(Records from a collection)
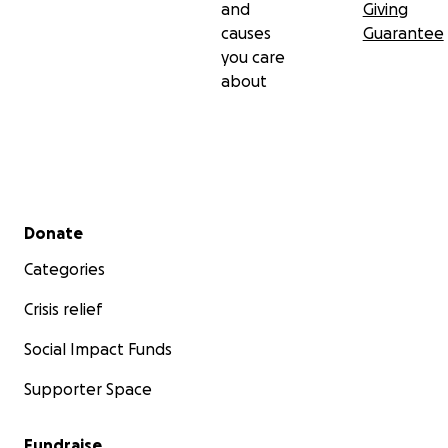
and
Giving
causes
Guarantee
you care
about
Secondary menu
Donate
Categories
Crisis relief
Social Impact Funds
Supporter Space
Fundraise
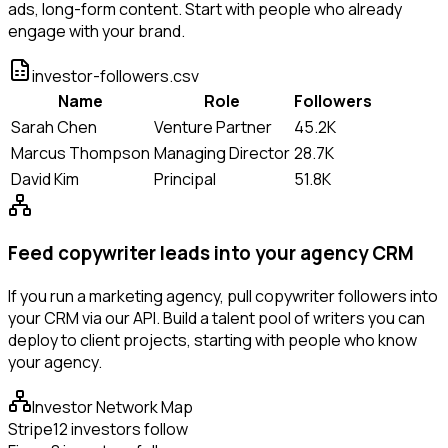
ads, long-form content. Start with people who already
engage with your brand.
investor-followers.csv
Name
Role
Followers
Sarah Chen
Venture Partner
45.2K
Marcus Thompson
Managing Director
28.7K
David Kim
Principal
51.8K
Feed copywriter leads into your agency CRM
If you run a marketing agency, pull copywriter followers into
your CRM via our API. Build a talent pool of writers you can
deploy to client projects, starting with people who know
your agency.
Investor Network Map
Stripe
12 investors follow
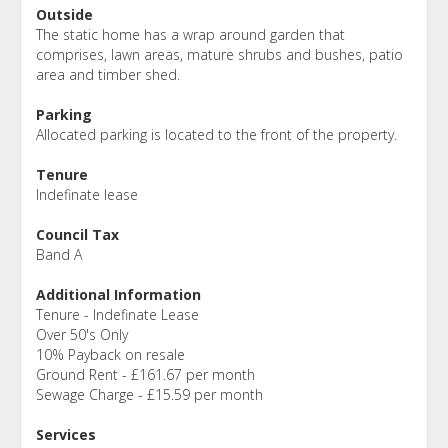
Outside
The static home has a wrap around garden that
comprises, lawn areas, mature shrubs and bushes, patio
area and timber shed.
Parking
Allocated parking is located to the front of the property.
Tenure
Indefinate lease
Council Tax
Band A
Additional Information
Tenure - Indefinate Lease
Over 50's Only
10% Payback on resale
Ground Rent - £161.67 per month
Sewage Charge - £15.59 per month
Services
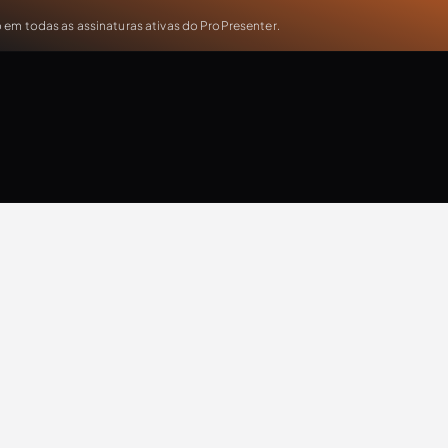
em todas as assinaturas ativas do ProPresenter.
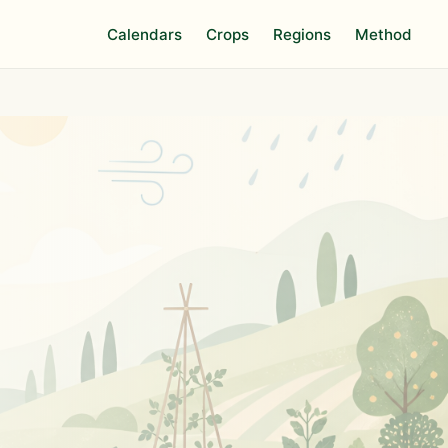
Calendars
Crops
Regions
Method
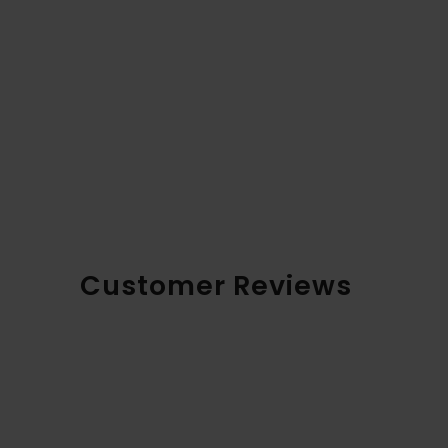
Customer Reviews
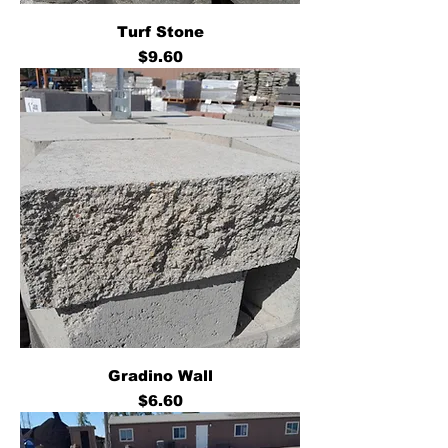
Turf Stone
Price
$9.60
Gradino Wall
Price
$6.60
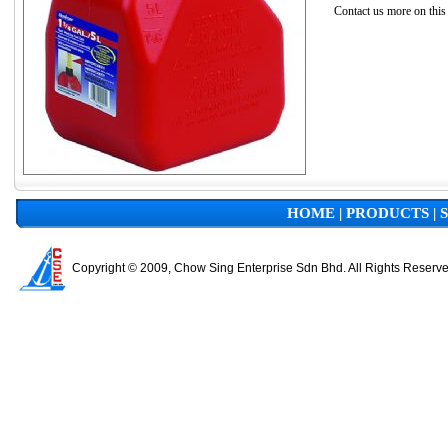
Contact us more on this
HOME
|
PRODUCTS
|
Copyright © 2009, Chow Sing Enterprise Sdn Bhd. All Rights Reserv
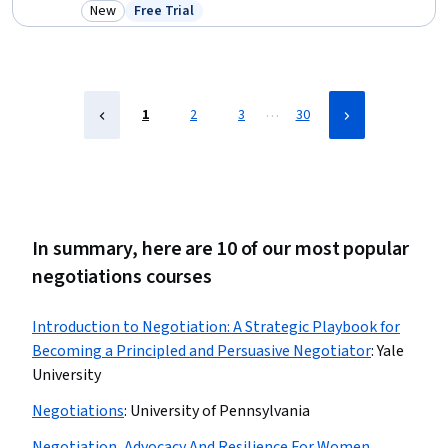
Contract Management, Contract Review, Business Communication,
New
Free Trial
Category: New
Status: Free Trial
Accounts Payable, Contract Compliance, Cost Benefit Analysis, Data
Import/Export
…
1
2
3
30
In summary, here are 10 of our most popular
negotiations courses
Introduction to Negotiation: A Strategic Playbook for
Becoming a Principled and Persuasive Negotiator
:
Yale
University
Negotiations
:
University of Pennsylvania
Negotiation, Advocacy And Resilience For Women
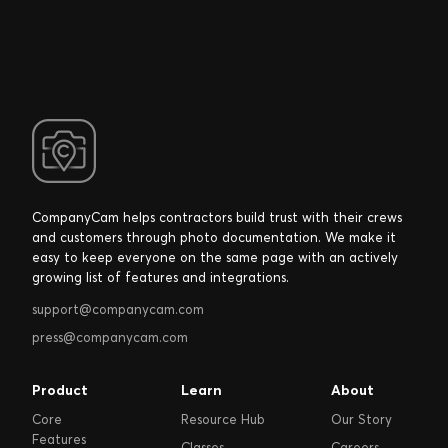
CompanyCam helps contractors build trust with their crews
and customers through photo documentation. We make it
easy to keep everyone on the same page with an actively
growing list of features and integrations.
support@companycam.com
press@companycam.com
Product
Learn
About
Core
Resource Hub
Our Story
Features
Classes
Careers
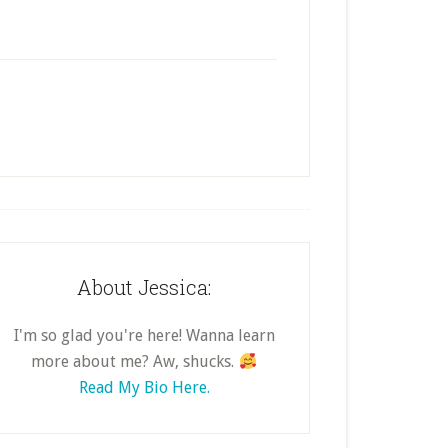
About Jessica:
I'm so glad you're here! Wanna learn
more about me? Aw, shucks.
Read My Bio Here.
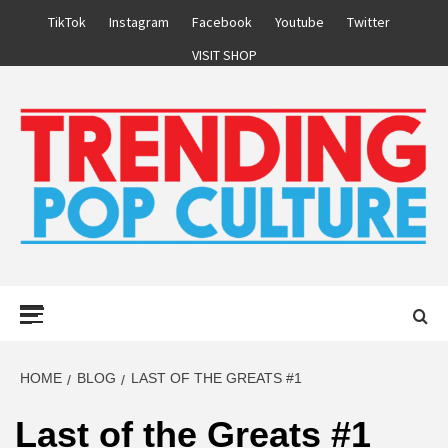
Skip
TikTok
Instagram
Facebook
Youtube
Twitter
to
VISIT SHOP
content
Primary
Menu
HOME
BLOG
LAST OF THE GREATS #1
Last of the Greats #1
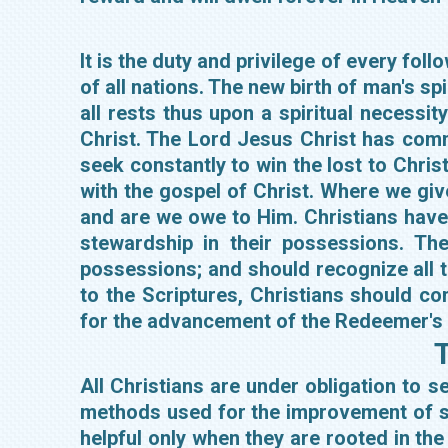
It is the duty and privilege of every fo
of all nations. The new birth of man's sp
all rests thus upon a spiritual necessi
Christ. The Lord Jesus Christ has comma
seek constantly to win the lost to Chris
with the gospel of Christ. Where we give
and are we owe to Him. Christians have a
stewardship in their possessions. The
possessions; and should recognize all t
to the Scriptures, Christians should cont
for the advancement of the Redeemer's
T
All Christians are under obligation to 
methods used for the improvement of s
helpful only when they are rooted in the 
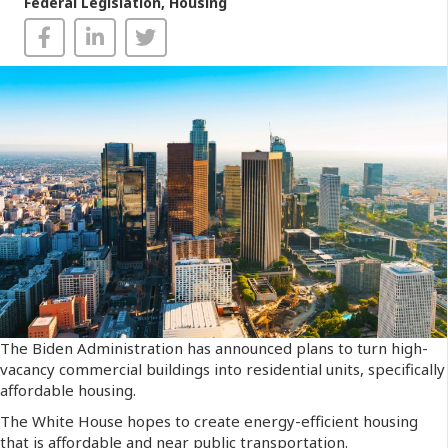
Federal Legislation
,
Housing
The Biden Administration has announced plans to turn high-
vacancy commercial buildings into residential units, specifically
affordable housing.
The White House hopes to create energy-efficient housing
that is affordable and near public transportation.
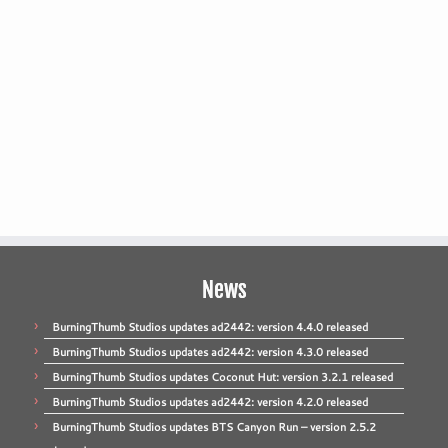
News
BurningThumb Studios updates ad2442: version 4.4.0 released
BurningThumb Studios updates ad2442: version 4.3.0 released
BurningThumb Studios updates Coconut Hut: version 3.2.1 released
BurningThumb Studios updates ad2442: version 4.2.0 released
BurningThumb Studios updates BTS Canyon Run – version 2.5.2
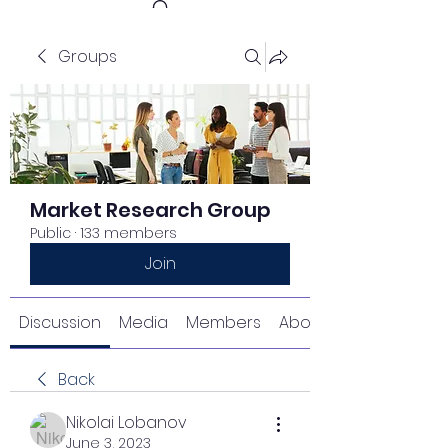
Groups
Get In Touch
Market Research Group
Public
·
133 members
Join
Discussion
Media
Members
About
Back
Nikolai Lobanov
June 3, 2023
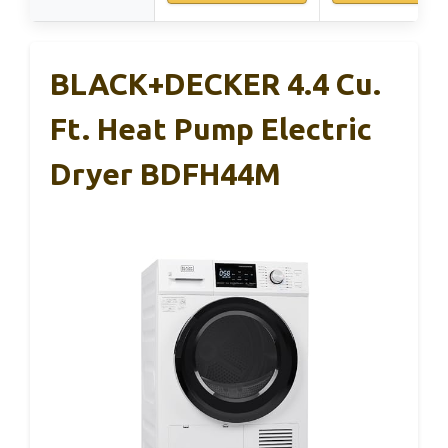
BLACK+DECKER 4.4 Cu.
Ft. Heat Pump Electric
Dryer BDFH44M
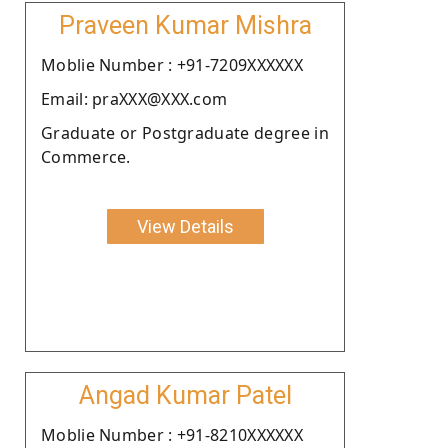
Praveen Kumar Mishra
Moblie Number : +91-7209XXXXXX
Email: praXXX@XXX.com
Graduate or Postgraduate degree in
Commerce.
View Details
Angad Kumar Patel
Moblie Number : +91-8210XXXXXX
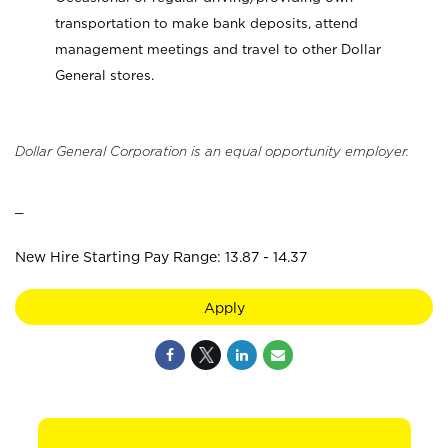
transportation to make bank deposits, attend
management meetings and travel to other Dollar
General stores.
Dollar General Corporation is an equal opportunity employer.
_
New Hire Starting Pay Range: 13.87 - 14.37
Apply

* Work required *
Show all lines above containing "transportation".

* Your solution *
that is affordable and near public transportation.
transportation to make bank deposits, attend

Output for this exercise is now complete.